I don't want to be all negative, after all this is an exciting time! But it is a HUGE commitment as well, so be careful Smile

DontmindifIdo · 03/09/2012 14:59

So, that still doesn't make sense, why can't you and your dog move into his flat? It's not like he has a landlord that would ban dogs?

If for some reason his flat isn't suitable for dogs, could you not rent out his place and rent somewhere else together, that way you aren't 'losing' anything other than the risk you'll hate living together.

There is a world of difference between 'staying now and then', and living together. I lived in a different city to the now DH for the first few years of our relationship, when he moved to being close to me we rented a place together, it was massively different to 'visiting' - the longest we'd spent in each other's company before had been 3 weeks, but we'd never been in the situation where we were both going to work, going to meet other people in the evenings, having to deal with deadlines with the other one in the flat, having no away from them time - and you have only been a visitor in his space or him in your space. You've not shared the same space.

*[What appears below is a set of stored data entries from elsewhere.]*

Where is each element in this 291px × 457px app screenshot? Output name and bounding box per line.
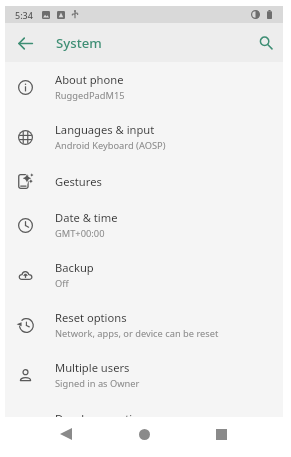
staticText: Network, apps, or device can be reset [55,327,219,340]
button[interactable]: Recent apps [200,417,242,457]
staticText: Multiple users [55,360,130,375]
staticText: About phone [55,72,124,87]
staticText: Languages & input [55,122,155,137]
staticText: System [56,34,102,52]
button[interactable]: Date & time [5,200,283,250]
staticText: Backup [55,260,94,275]
staticText: Gestures [55,174,102,189]
staticText: 5:34 [15,9,33,21]
button[interactable]: Back [45,417,87,457]
staticText: Android Keyboard (AOSP) [55,139,166,152]
button[interactable]: Backup [5,250,283,300]
button[interactable]: Navigate up [12,30,38,56]
button[interactable]: Reset options [5,300,283,350]
button[interactable]: Gestures [5,162,283,200]
button[interactable]: Developer options [5,401,283,417]
staticText: RuggedPadM15 [55,89,125,102]
button[interactable]: Languages & input [5,112,283,162]
staticText: Off [55,277,69,290]
staticText: Developer options [55,411,152,417]
staticText: Signed in as Owner [55,377,140,390]
staticText: Reset options [55,310,127,325]
button[interactable]: Home [123,417,165,457]
staticText: Date & time [55,210,118,225]
button[interactable]: About phone [5,62,283,112]
button[interactable]: Multiple users [5,350,283,400]
staticText: GMT+00:00 [55,227,105,240]
button[interactable]: Search [253,30,279,56]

squoosh · 03/09/2012 15:59

No way on earth I'd enter into a mortgage with someone I'd never lived with!

CasperGutman · 03/09/2012 16:04

Get married before living together, sure. But personally I'd rent a place before you buy. It's a heck of a lot easier to get a divorce than it is to unpick shared ownership of a property if you can't sell it and neither of you earns enough to take over the mortgage!

CherryBlossom27 · 03/09/2012 16:11

I personally would want to rent somewhere first and see if living together worked out before moving in and taking out a mortgage, but I think that's because I'm possibly a bit cynical and think it would be a nightmare to split up and sort out what to do with a mortgage afterwards whereas renting would be easier to disentangle from.

Having said that, two of my friends are Christian and got married first before moving I together so it's kind of similar. Again, in this situation I'd want to live together first before getting married!

I think the main thing is having ground rules before you move in and who is expected to do what because it always seems to be that people assume things will work out 50/50, but it usually doesn't turn out that way.